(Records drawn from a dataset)
═══

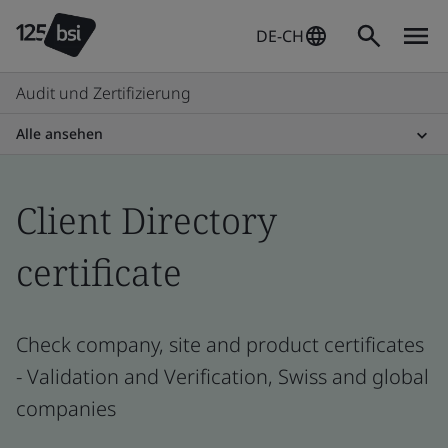
DE-CH
Audit und Zertifizierung
Alle ansehen
Client Directory
certificate
Check company, site and product certificates
- Validation and Verification, Swiss and global
companies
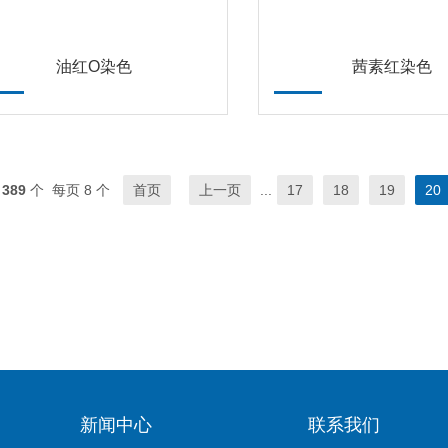
油红O染色
茜素红染色
共
389
个 每页 8 个
首页
上一页
...
17
18
19
20
新闻中心
联系我们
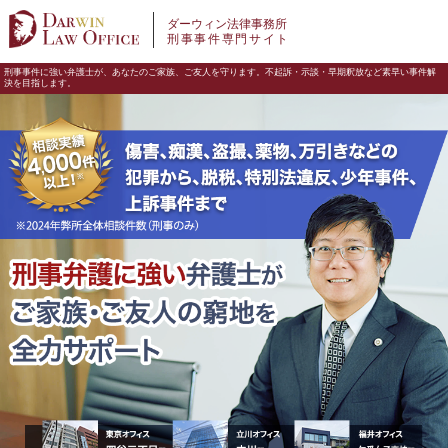
ダーウィン法律事務所
刑事事件専門サイト
刑事事件に強い弁護士が、あなたのご家族、ご友人を守ります。不起訴・示談・早期釈放など素早い事件解
決を目指します。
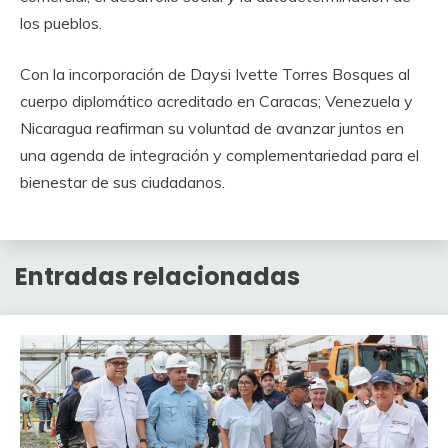
los pueblos.
Con la incorporación de Daysi Ivette Torres Bosques al
cuerpo diplomático acreditado en Caracas; Venezuela y
Nicaragua reafirman su voluntad de avanzar juntos en
una agenda de integración y complementariedad para el
bienestar de sus ciudadanos.
Entradas relacionadas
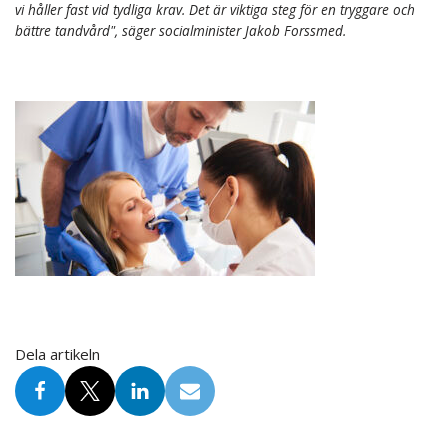
vi håller fast vid tydliga krav. Det är viktiga steg för en tryggare och
bättre tandvård", säger socialminister Jakob Forssmed.
Dela artikeln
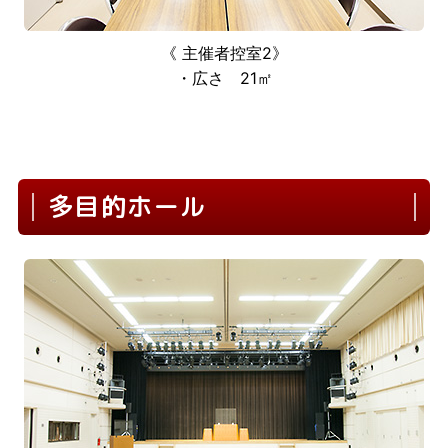
《 主催者控室2》
・広さ 21㎡
多目的ホール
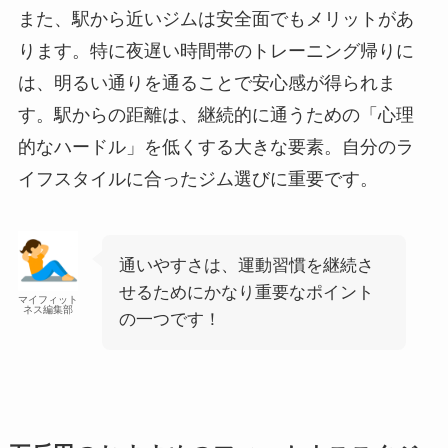
また、駅から近いジムは安全面でもメリットがあ
ります。特に夜遅い時間帯のトレーニング帰りに
は、明るい通りを通ることで安心感が得られま
す。駅からの距離は、継続的に通うための「心理
的なハードル」を低くする大きな要素。自分のラ
イフスタイルに合ったジム選びに重要です。
通いやすさは、運動習慣を継続さ
せるためにかなり重要なポイント
マイフィット
ネス編集部
の一つです！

═══

Exercise instructions:
What the answer needs is every line from the one with "Con la incorporación" through the last line of the data, reproduced word for word and with pictures omitted.

Exercise response:
Con la incorporación de Daysi Ivette Torres Bosques al
cuerpo diplomático acreditado en Caracas; Venezuela y
Nicaragua reafirman su voluntad de avanzar juntos en
una agenda de integración y complementariedad para el
bienestar de sus ciudadanos.
Entradas relacionadas
vi håller fast vid tydliga krav. Det är viktiga steg för en tryggare och
bättre tandvård", säger socialminister Jakob Forssmed.
Dela artikeln
《 主催者控室2》
・広さ 21㎡
多目的ホール
また、駅から近いジムは安全面でもメリットがあ
ります。特に夜遅い時間帯のトレーニング帰りに
は、明るい通りを通ることで安心感が得られま
す。駅からの距離は、継続的に通うための「心理
的なハードル」を低くする大きな要素。自分のラ
イフスタイルに合ったジム選びに重要です。
通いやすさは、運動習慣を継続さ
せるためにかなり重要なポイント
マイフィット
ネス編集部
の一つです！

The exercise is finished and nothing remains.